For this exercise, retype the lines from the one that holds "My love for" through the one that holds "Carport/Canopy/Tent/Small" in the records below, both included, exactly and without pictures.

[Records for this task Boundary: Start]

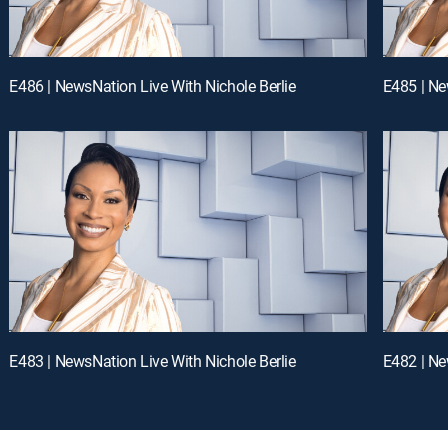
E486 | NewsNation Live With Nichole Berlie
E485 | Ne
E483 | NewsNation Live With Nichole Berlie
E482 | Ne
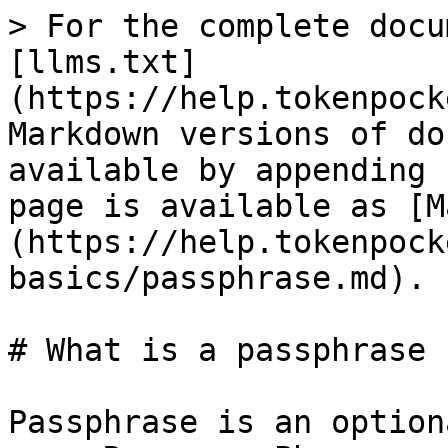
> For the complete docu
[llms.txt]
(https://help.tokenpock
Markdown versions of do
available by appending 
page is available as [M
(https://help.tokenpock
basics/passphrase.md).

# What is a passphrase

Passphrase is an option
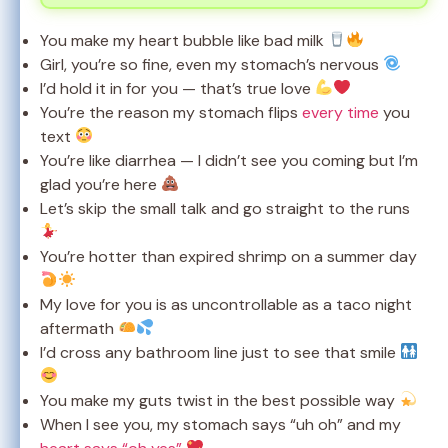
You make my heart bubble like bad milk
Girl, you’re so fine, even my stomach’s nervous
I’d hold it in for you — that’s true love
You’re the reason my stomach flips
every time
you
text
You’re like diarrhea — I didn’t see you coming but I’m
glad you’re here
Let’s skip the small talk and go straight to the runs
You’re hotter than expired shrimp on a summer day
My love for you is as uncontrollable as a taco night
aftermath
I’d cross any bathroom line just to see that smile
You make my guts twist in the best possible way
When I see you, my stomach says “uh oh” and my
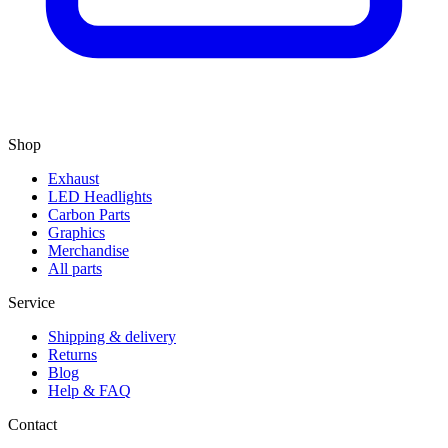
Shop
Exhaust
LED Headlights
Carbon Parts
Graphics
Merchandise
All parts
Service
Shipping & delivery
Returns
Blog
Help & FAQ
Contact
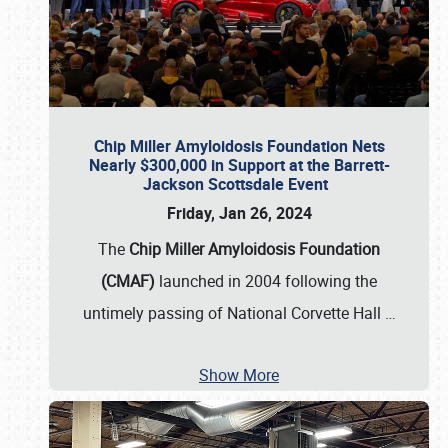
Chip Miller Amyloidosis Foundation Nets
Nearly $300,000 in Support at the Barrett-
Jackson Scottsdale Event
Friday, Jan 26, 2024
The
Chip Miller Amyloidosis Foundation
(CMAF)
launched in 2004 following the
untimely passing of National Corvette Hall
…
Show More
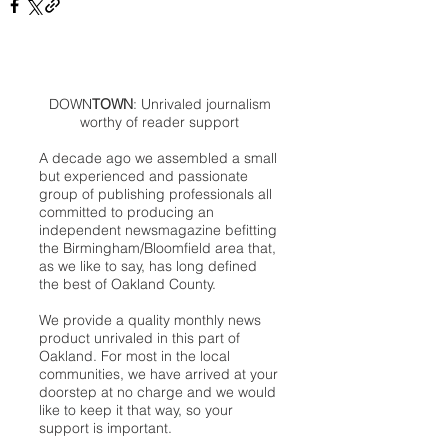
DOWN
TOWN
: Unrivaled journalism
worthy of reader support
A decade ago we assembled a small
but experienced and passionate
group of publishing professionals all
committed to producing an
independent newsmagazine befitting
the Birmingham/Bloomfield area that,
as we like to say, has long defined
the best of Oakland County.
We provide a quality monthly news
product unrivaled in this part of
Oakland. For most in the local
communities, we have arrived at your
doorstep at no charge and we would
like to keep it that way, so your
support is important.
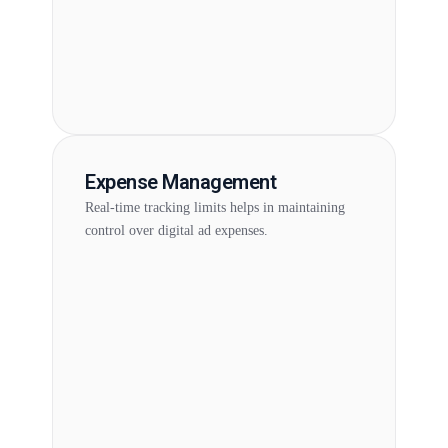
Expense Management
Real-time tracking limits helps in maintaining
control over digital ad expenses.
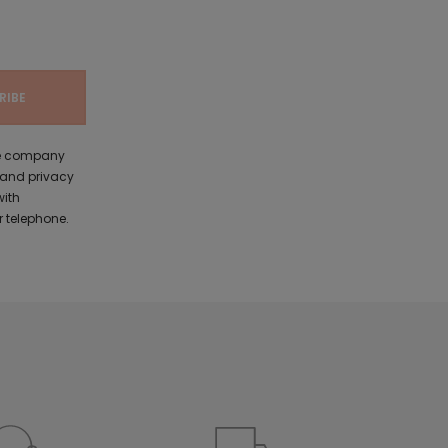
the company
 and privacy
with
 telephone.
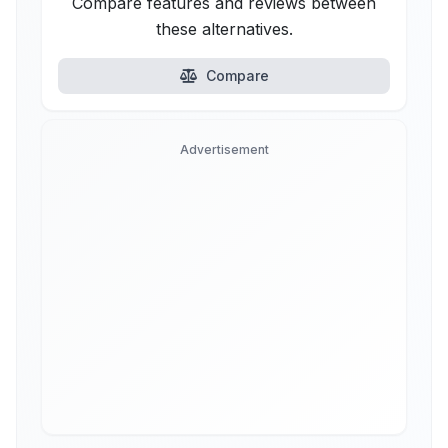
Compare features and reviews between
these alternatives.
Compare
Advertisement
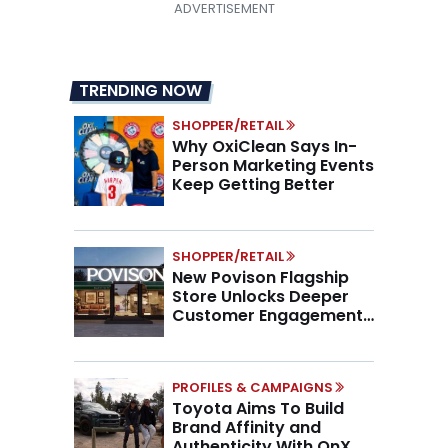
TRENDING NOW
SHOPPER/RETAIL
Why OxiClean Says In-
Person Marketing Events
Keep Getting Better
SHOPPER/RETAIL
New Povison Flagship
Store Unlocks Deeper
Customer Engagement,
Higher AOV
PROFILES & CAMPAIGNS
Toyota Aims To Build
Brand Affinity and
Authenticity With OnX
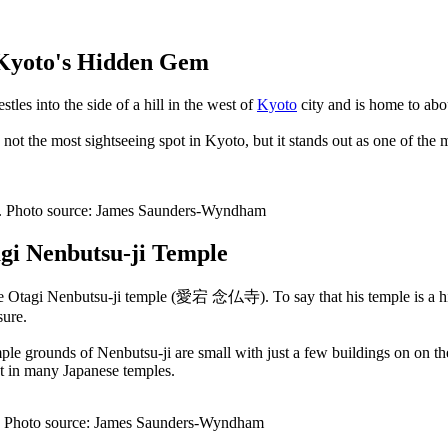
 Kyoto's Hidden Gem
les into the side of a hill in the west of
Kyoto
city and is home to abo
not the most sightseeing spot in Kyoto, but it stands out as one of the m
le. Photo source: James Saunders-Wyndham
agi Nenbutsu-ji Temple
f the Otagi Nenbutsu-ji temple (愛宕 念仏寺). To say that his temple is a h
sure.
le grounds of Nenbutsu-ji are small with just a few buildings on on the p
nt in many Japanese temples.
e. Photo source: James Saunders-Wyndham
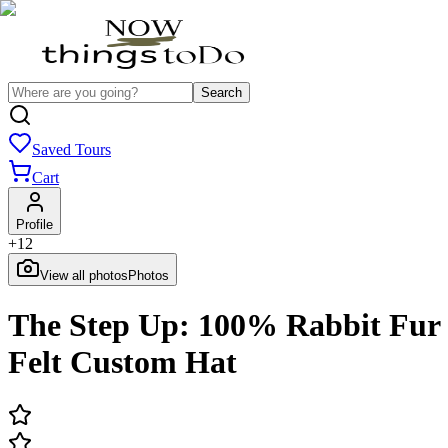
Search
Saved Tours
Cart
Profile
+
12
View all photos
Photos
The Step Up: 100% Rabbit Fur
Felt Custom Hat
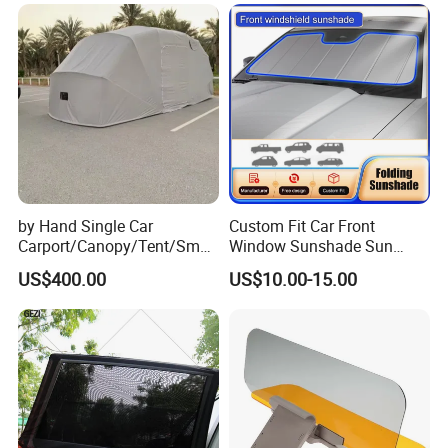
by Hand Single Car
Custom Fit Car Front
Carport/Canopy/Tent/Small
Window Sunshade Sun
Shelter China Suppler
Shade for Audi Q8 2019-
US$400.00
US$10.00-15.00
Stainless Steel Frame
2020
Folding Car Tent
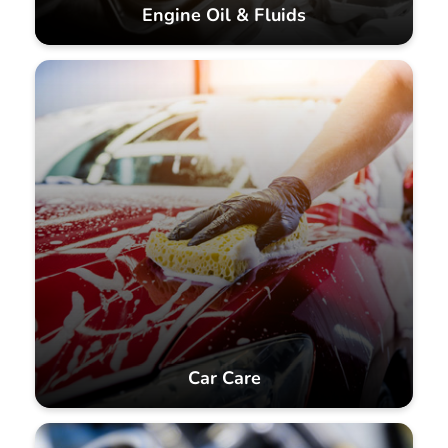
Engine Oil & Fluids
Car Care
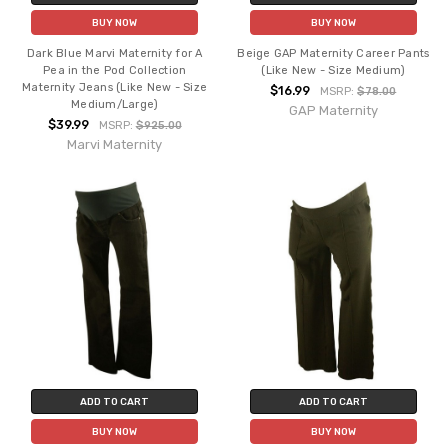
BUY NOW
BUY NOW
Dark Blue Marvi Maternity for A
Beige GAP Maternity Career Pants
Pea in the Pod Collection
(Like New - Size Medium)
Maternity Jeans (Like New - Size
$16.99
MSRP:
$78.00
Medium/Large)
GAP Maternity
$39.99
MSRP:
$925.00
Marvi Maternity
ADD TO CART
ADD TO CART
BUY NOW
BUY NOW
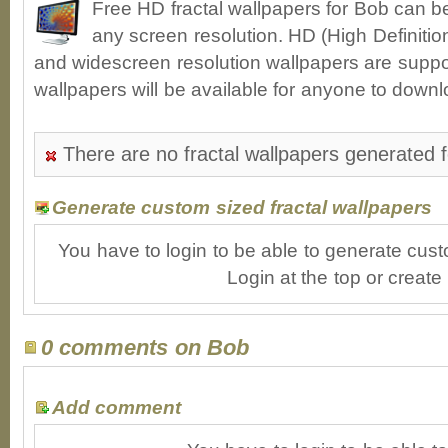
Free HD fractal wallpapers for Bob can b
any screen resolution. HD (High Definiti
and widescreen resolution wallpapers are suppor
wallpapers will be available for anyone to downl
There are no fractal wallpapers generated 
Generate custom sized fractal wallpapers
You have to login to be able to generate cust
Login at the top or create
0 comments on Bob
Add comment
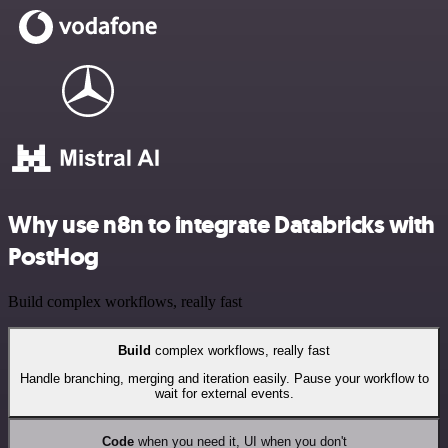
Why use n8n to integrate Databricks with
PostHog
Build complex workflows, really fast
Build
complex workflows, really fast
Handle branching, merging and iteration easily. Pause your workflow to
wait for external events.
Code
when you need it, UI when you don't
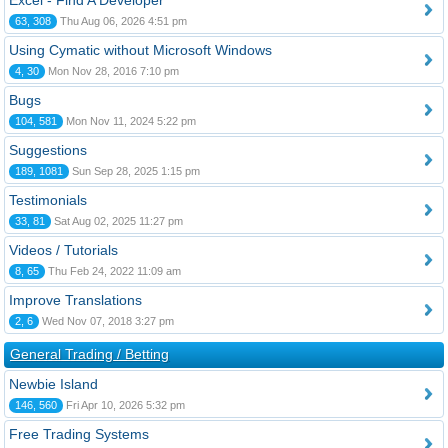
Excel - Find A Developer
63, 308
Thu Aug 06, 2026 4:51 pm
Using Cymatic without Microsoft Windows
4, 30
Mon Nov 28, 2016 7:10 pm
Bugs
104, 581
Mon Nov 11, 2024 5:22 pm
Suggestions
189, 1081
Sun Sep 28, 2025 1:15 pm
Testimonials
33, 81
Sat Aug 02, 2025 11:27 pm
Videos / Tutorials
8, 65
Thu Feb 24, 2022 11:09 am
Improve Translations
2, 6
Wed Nov 07, 2018 3:27 pm
General Trading / Betting
Newbie Island
146, 560
Fri Apr 10, 2026 5:32 pm
Free Trading Systems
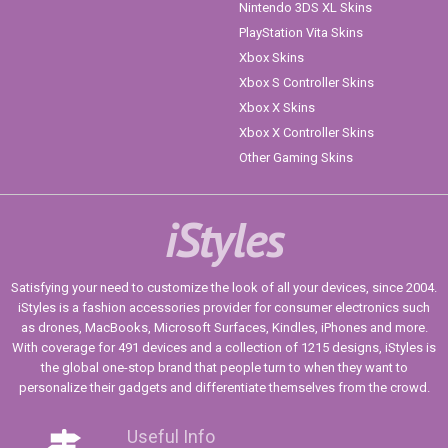
Nintendo 3DS XL Skins
PlayStation Vita Skins
Xbox Skins
Xbox S Controller Skins
Xbox X Skins
Xbox X Controller Skins
Other Gaming Skins
iStyles
Satisfying your need to customize the look of all your devices, since 2004.
iStyles is a fashion accessories provider for consumer electronics such
as drones, MacBooks, Microsoft Surfaces, Kindles, iPhones and more.
With coverage for 491 devices and a collection of 1215 designs, iStyles is
the global one-stop brand that people turn to when they want to
personalize their gadgets and differentiate themselves from the crowd.
Useful Info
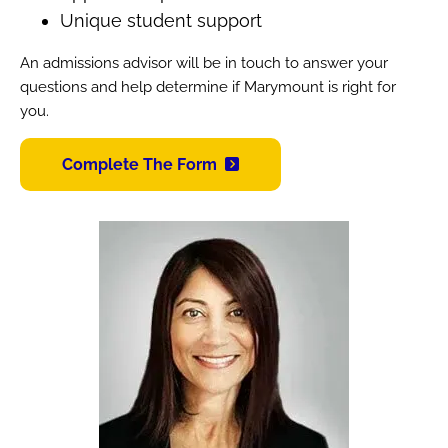
Unique student support
An admissions advisor will be in touch to answer your
questions and help determine if Marymount is right for
you.
Complete The Form
Image
Image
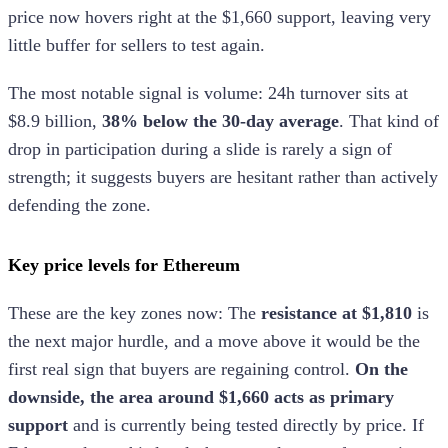
price now hovers right at the $1,660 support, leaving very
little buffer for sellers to test again.
The most notable signal is volume: 24h turnover sits at
$8.9 billion,
38% below the 30-day average
. That kind of
drop in participation during a slide is rarely a sign of
strength; it suggests buyers are hesitant rather than actively
defending the zone.
Key price levels for Ethereum
These are the key zones now: The
resistance at $1,810
is
the next major hurdle, and a move above it would be the
first real sign that buyers are regaining control.
On the
downside, the area around $1,660 acts as primary
support
and is currently being tested directly by price. If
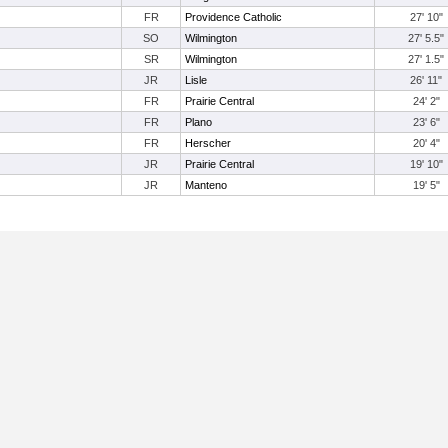
FR
Providence Catholic
27' 10"
SO
Wilmington
27' 5.5"
SR
Wilmington
27' 1.5"
JR
Lisle
26' 11"
FR
Prairie Central
24' 2"
FR
Plano
23' 6"
FR
Herscher
20' 4"
JR
Prairie Central
19' 10"
JR
Manteno
19' 5"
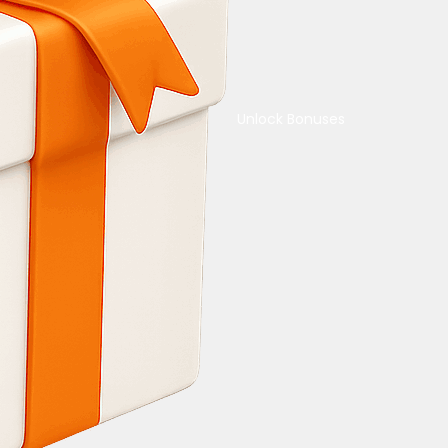
Unlock Bonuses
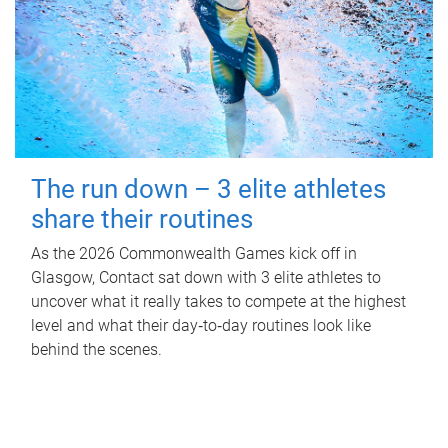
The run down – 3 elite athletes
share their routines
As the 2026 Commonwealth Games kick off in
Glasgow, Contact sat down with 3 elite athletes to
uncover what it really takes to compete at the highest
level and what their day‑to‑day routines look like
behind the scenes.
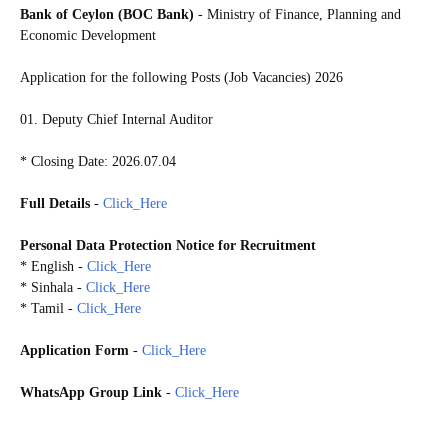
Bank of Ceylon (BOC Bank)
- Ministry of Finance, Planning and
Economic Development
Application for the following Posts (Job Vacancies) 2026
01. Deputy Chief Internal Auditor
* Closing Date: 2026.07.04
Full Details
-
Click_Here
Personal Data Protection Notice for Recruitment
* English -
Click_Here
* Sinhala -
Click_Here
* Tamil -
Click_Here
Application Form
-
Click_Here
WhatsApp Group Link
-
Click_Here
20260629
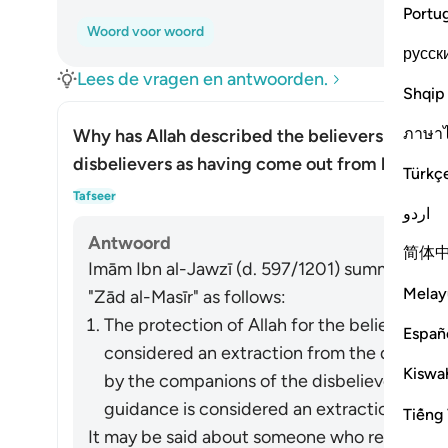
Portu
Woord voor woord
русск
Lees de vragen en antwoorden.
Shqip
ภาษา
Why has Allah described the believers as hav
disbelievers as having come out from light?
Türkç
Toon
Tafseer
اردو
Antwoord
简体
Imām Ibn al-Jawzī (d. 597/1201) summarized th
Melay
"Zād al-Masīr" as follows:
The protection of Allah for the believers fr
Españ
considered an extraction from the darkness
Kiswah
by the companions of the disbelievers of 
guidance is considered an extraction from t
Tiếng 
It may be said about someone who refrains fro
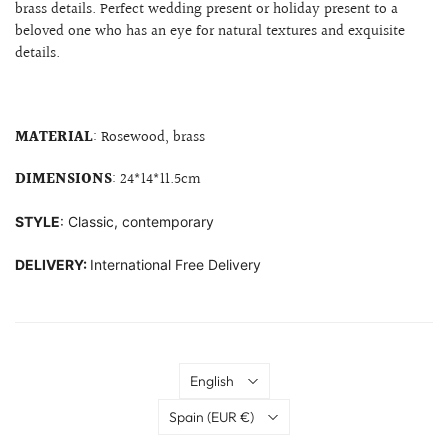
brass details. Perfect wedding present or holiday present to a
beloved one who has an eye for natural textures and exquisite
details.
MATERIAL
: Rosewood, brass
DIMENSIONS
:
24*14*11.5cm
STYLE
: Classic, contemporary
DELIVERY:
International Free Delivery
Language
English
Country
Spain
(EUR €)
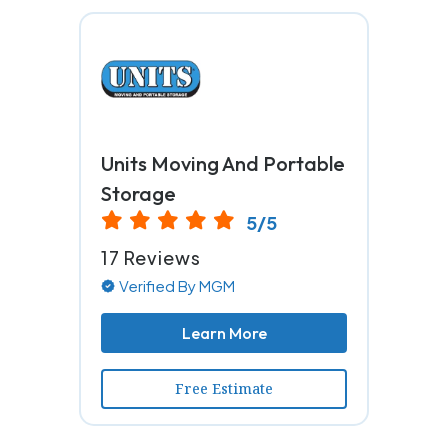
Units Moving And Portable
Storage
5/5
17 Reviews
Verified By MGM
Learn More
Free Estimate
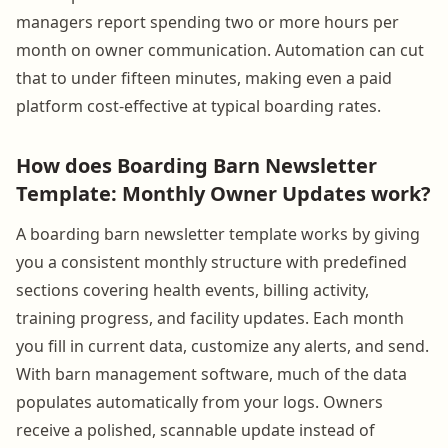
managers report spending two or more hours per
month on owner communication. Automation can cut
that to under fifteen minutes, making even a paid
platform cost-effective at typical boarding rates.
How does Boarding Barn Newsletter
Template: Monthly Owner Updates work?
A boarding barn newsletter template works by giving
you a consistent monthly structure with predefined
sections covering health events, billing activity,
training progress, and facility updates. Each month
you fill in current data, customize any alerts, and send.
With barn management software, much of the data
populates automatically from your logs. Owners
receive a polished, scannable update instead of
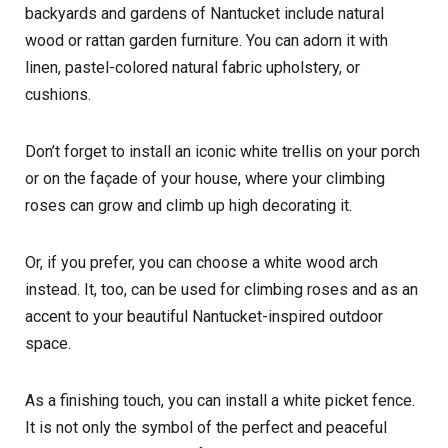
backyards and gardens of Nantucket include natural
wood or rattan garden furniture. You can adorn it with
linen, pastel-colored natural fabric upholstery, or
cushions.
Don’t forget to install an iconic white trellis on your porch
or on the façade of your house, where your climbing
roses can grow and climb up high decorating it.
Or, if you prefer, you can choose a white wood arch
instead. It, too, can be used for climbing roses and as an
accent to your beautiful Nantucket-inspired outdoor
space.
As a finishing touch, you can install a white picket fence.
It is not only the symbol of the perfect and peaceful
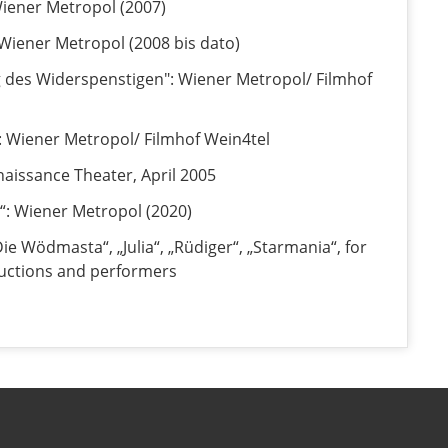
 Wiener Metropol (2007)
 Wiener Metropol (2008 bis dato)
 des Widerspenstigen": Wiener Metropol/ Filmhof
: Wiener Metropol/ Filmhof Wein4tel
naissance Theater, April 2005
“: Wiener Metropol (2020)
Die Wödmasta“, „Julia“, „Rüdiger“, „Starmania“, for
uctions and performers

[Records for this task Boundary: End]

- [Solved problem]
My love for you is as uncontrollable as a taco night
aftermath
I’d cross any bathroom line just to see that smile
You make my guts twist in the best possible way
When I see you, my stomach says “uh oh” and my
Shop
Exhaust
LED Headlights
Carbon Parts
Graphics
Merchandise
All parts
Service
Shipping & delivery
Returns
Blog
Help & FAQ
Contact
Chip Miller Amyloidosis Foundation Nets
Nearly $300,000 in Support at the Barrett-
Jackson Scottsdale Event
Friday, Jan 26, 2024
The
Chip Miller Amyloidosis Foundation
(CMAF)
launched in 2004 following the
untimely passing of National Corvette Hall
…
Show More
DOWN
TOWN
: Unrivaled journalism
worthy of reader support
A decade ago we assembled a small
but experienced and passionate
group of publishing professionals all
committed to producing an
independent newsmagazine befitting
the Birmingham/Bloomfield area that,
as we like to say, has long defined
the best of Oakland County.
We provide a quality monthly news
product unrivaled in this part of
Oakland. For most in the local
communities, we have arrived at your
doorstep at no charge and we would
like to keep it that way, so your
support is important.
Expense Management
Real-time tracking limits helps in maintaining
control over digital ad expenses.
the company
 and privacy
with
 telephone.
Compare features and reviews between
these alternatives.
Compare
Advertisement
TRENDING NOW
SHOPPER/RETAIL
Why OxiClean Says In-
Person Marketing Events
Keep Getting Better
SHOPPER/RETAIL
New Povison Flagship
Store Unlocks Deeper
Customer Engagement,
Higher AOV
PROFILES & CAMPAIGNS
Toyota Aims To Build
Brand Affinity and
Authenticity With OnX
 Kyoto's Hidden Gem
les into the side of a hill in the west of
Kyoto
city and is home to abo
not the most sightseeing spot in Kyoto, but it stands out as one of the m
le. Photo source: James Saunders-Wyndham
agi Nenbutsu-ji Temple
f the Otagi Nenbutsu-ji temple (愛宕 念仏寺). To say that his temple is a h
sure.
le grounds of Nenbutsu-ji are small with just a few buildings on on the p
nt in many Japanese temples.
e. Photo source: James Saunders-Wyndham
Search
Saved Tours
Cart
Profile
+
12
View all photos
Photos
The Step Up: 100% Rabbit Fur
Felt Custom Hat
by Hand Single Car
Custom Fit Car Front
Carport/Canopy/Tent/Small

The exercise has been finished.